Friday, September 17, 2010

A Fool's Errand

South Burlington, VT

Regular readers of this blog already know about our friends John and Mary Ann. They are from New Zealand and we've kn0wn them ever since they arrived in Schenectady, NY in 1966; same year as we moved there.

John's brother Nick is here on a visit from Wellington, New Zealand. John has been trying for 40 years to arrange for Nick and I to meet, and this was the chance. We all met up at a mutual friend's camp on the lake.

The next day, the men went out for a sail on Tarwathie, while the women took the ferry to Burlington for a shopping trip (no that's not sexist.) It made for a great day.
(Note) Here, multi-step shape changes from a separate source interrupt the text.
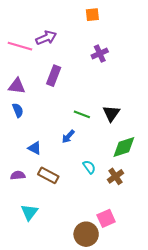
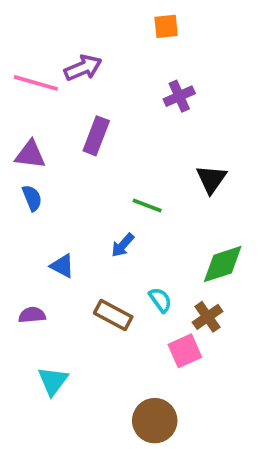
black triangle: (111, 113) -> (211, 179), moved
brown rectangle: (48, 175) -> (113, 315), moved
pink square: (106, 218) -> (185, 351), moved

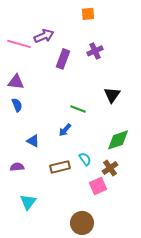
purple rectangle: (96, 136) -> (63, 59), moved
brown rectangle: (113, 315) -> (60, 167), turned -42

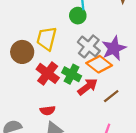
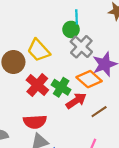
yellow trapezoid: (47, 39) -> (39, 50), turned -60
gray cross: (89, 46) -> (81, 47), moved
red semicircle: (48, 110) -> (35, 122), size x1.5

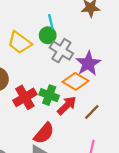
yellow trapezoid: (39, 50) -> (20, 42), moved
red cross: (37, 85) -> (25, 97), turned 30
red semicircle: (35, 122) -> (44, 133), moved, turned -35

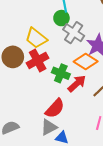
yellow trapezoid: (20, 42) -> (36, 38), moved
red cross: (25, 97) -> (38, 60), moved

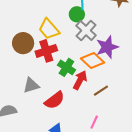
red arrow: (77, 84) -> (80, 80), turned -30
gray triangle: (49, 127) -> (31, 85), moved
First and foremost, John, Nick and I are all engineers. Therefore, we enjoy doing what engineers do -- we have great fun talking about things technical. Yesterday was no exception.
Second, my fools mission. I wanted to show John and Nick how beautiful Lake Champlain is and especially, how pretty the mountains are as seen from the lake. You should know that New Zealand has really spectacular and really big mountains, whereas the Adirondacks and Green Mountains are merely stubs of their former selves. In the end though, I didn't need to say anything. The day was clear and the views spoke for themselves. It really is beautiful.

Third, Nick is a long time sailor. In fact, he designed and built on his own a racing yacht using the latest high tech materials and methods. Nick's boat is about 42 feet long, built of glass, and foam cores, carbon fiber. The mast is 60 feet tall but one man can lift and carry it. Tarwathie's mast is 42 feet tall and we can't lift one end with three people. Nick's boat weighs only 9600 pounds dry, a W32 weighs 20,000. He sails as close as 35 degrees to the wind, we can only come within 60 degrees. Nick says that with a twitch of the finger on his tiller he can knock down a man standing in the bow -- his boat turns on a dime. Tarwathie's not like that.
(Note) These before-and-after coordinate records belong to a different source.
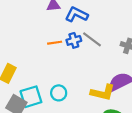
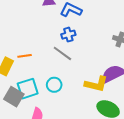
gray line: (92, 39) -> (62, 53), moved
orange line: (55, 43) -> (25, 56), moved

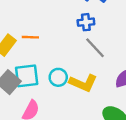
gray line: (62, 53) -> (95, 48), moved
yellow L-shape: (96, 84) -> (83, 83), moved

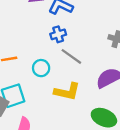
cyan circle: (58, 77) -> (41, 68), moved

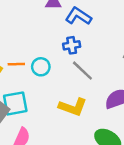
cyan circle: (41, 68) -> (41, 67), moved

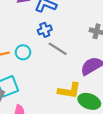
yellow L-shape: (73, 107) -> (69, 91), moved

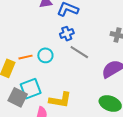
yellow L-shape: (69, 91) -> (60, 100), moved

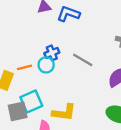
blue cross: (67, 34) -> (52, 53), moved
gray square: (18, 97) -> (18, 111), turned -36

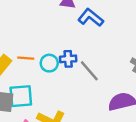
blue cross: (52, 53) -> (68, 59), moved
Then we started discussing the other aspects. Tarwathie is much more comfortable, and the living space is better than any racing boat. She's designed to be safe and strong at sea; to sail in a straight line; and to rapidly shed water if pooped. A W32 can take all sorts of abuse without serious damage. Racing boats are fragile. Indeed, even Nick managed to dismast himself once already.

With all that fun stuff to talk about and to see, it was a great day. To cap it off, I demonstrated a triumph of technology. We had been thinking that we would sail a few more legs up the lake. I checked my Droid. When I saw the Doppler radar, I said, "uh oh, heavy rain is almost upon us." We cut short the sailing, returned to the anchorage, anchored, rowed ashore, and walked back to the camp just in time to miss the rain which started 5 minutes later.

All in all, it was a great day, and not at all a fool's errand.